Maiolaine Bourgeois Desks April 13, 2018 22:17:25
Desk and Bench: Sometimes used to describe a school desk which has a built-in seat. It is also called a "Desk and stool". Desk on a Chest: An antique portable desk made up of two chests: the bottom one usually has drawers and the top one has a hinged desk surface. Desk on a Frame: An antique form made up of two pieces of furniture: a fairly large and closable portable desk and a stand made of it out of the same material and in the same style.
Moore Desk: Comes in two antique forms - The "Moore Office Queen" (a large desk that has a single large door to lock up the main work surface with drawers and nooks around it; and The "Moore Insurance Desk" (nearly twice as big as the "Office Queen" and also opens up by means of a single large door with its internal work surface sliding in and out). Cubicle Desk: An economical way of putting more desk workers in the same space without actually shrinking the size of their working surfaces. The cubicle walls are used to house papers and other items once left on the horizontal desktop surface.
Desks with Superstructure: very popular in Victorian times and earlier. These desks - which take many forms Dickens desks bankers desks roll top desks Carlton House Desks etc - have a raised structure at the back of the desk with drawers small cupboards or pigeon holes for stationery. Many of these desks were designed to stand against a wall and have a relatively plain or even unfinished rear elevation. Some desks have flat writing surfaces some have raised writing slopes with storage underneath - those with the slope are becoming popular again since the slope provides an ideal "work station" for a laptop computer.
Desks versus Writing Tables and Library Tables: Writing and Library Tables come in much the same sizes as Desks however the key difference being that the tables usually only have a single line of frieze drawers under the work surface. (Writing tables have drawers on one side of the table only - library tables have drawers to both sides - sometimes called Partners’ tables). Tables can provide an interesting alternative to a desk if only limited storage is required. Aesthetically a table can make the room look larger since more of the floor can be seen as compared to the bulk of a desk that comes right down to the floor. For buyers with attractive floor coverings (or bare wood) a writing or library table can be a very interesting alternative to a desk. Some Clients also specify both Desk and Writing Table/Library Table for their office. The table can be used as an extra work space (perhaps separating paperwork from computer work - or as a meeting table. The style and wood of desk and table will need to be compatible and the leather work surfaces (where fitted) will also need to be matched.
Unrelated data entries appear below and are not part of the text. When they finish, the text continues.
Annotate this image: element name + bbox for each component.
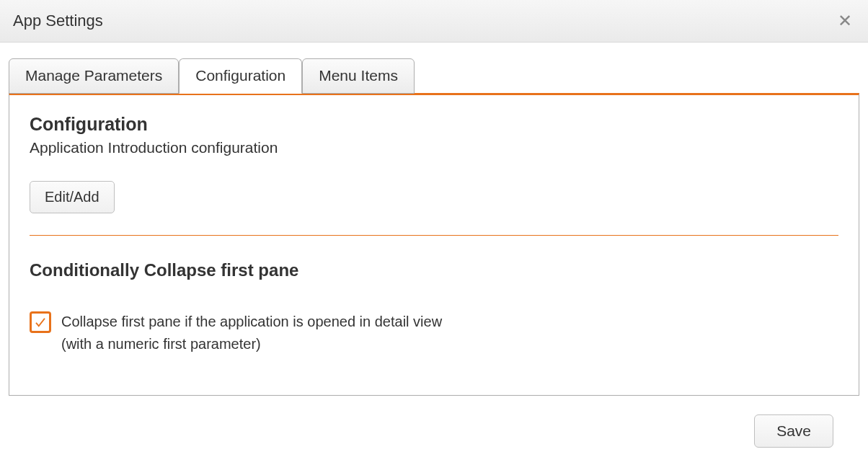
collapse-label-line1: Collapse first pane if the application i… [61,314,442,329]
save-button[interactable]: Save [754,414,833,448]
check-icon [34,316,47,329]
tab-row: Manage Parameters Configuration Menu Ite… [9,58,859,94]
section-collapse-title: Conditionally Collapse first pane [30,260,838,280]
collapse-checkbox[interactable] [30,311,51,333]
tab-manage-parameters[interactable]: Manage Parameters [9,58,179,94]
collapse-checkbox-row: Collapse first pane if the application i… [30,311,838,355]
collapse-checkbox-label: Collapse first pane if the application i… [61,311,442,355]
footer: Save [9,396,859,448]
divider [30,235,838,236]
edit-add-button[interactable]: Edit/Add [30,181,115,213]
dialog-title: App Settings [13,12,103,30]
close-icon[interactable]: ✕ [835,9,855,32]
section-configuration-title: Configuration [30,114,838,135]
tab-panel-configuration: Configuration Application Introduction c… [9,93,859,396]
section-configuration-subtitle: Application Introduction configuration [30,139,838,156]
collapse-label-line2: (with a numeric first parameter) [61,336,261,352]
content: Manage Parameters Configuration Menu Ite… [0,43,868,448]
tab-menu-items[interactable]: Menu Items [302,58,415,94]
tab-configuration[interactable]: Configuration [179,58,302,94]
titlebar: App Settings ✕ [0,0,868,43]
All L shaped desks are absolutely not the same. Although the basic configuration is similar there is a great variety of these desks that vary in size and design. Here is a sampling of the choices available with L shaped desks.
Corner or Free Design - A corner desk is placed in the corner. Generally it is not placed in the middle of the room. The free design is the simple rectangle desk that you can place anywhere you wish. It gives you more flexibility. In future if you want to rearrange furniture and belongings in the room then you can place such a desk at a different place. The corner desk can be L-shaped or I-shaped design. If you choose a corner desk then it should have sufficient width. It is difficult to spread your legs further if a corner desk has a small width. It can put strain on your legs and body if occasionally you cannot stretch your feet in front on the floor.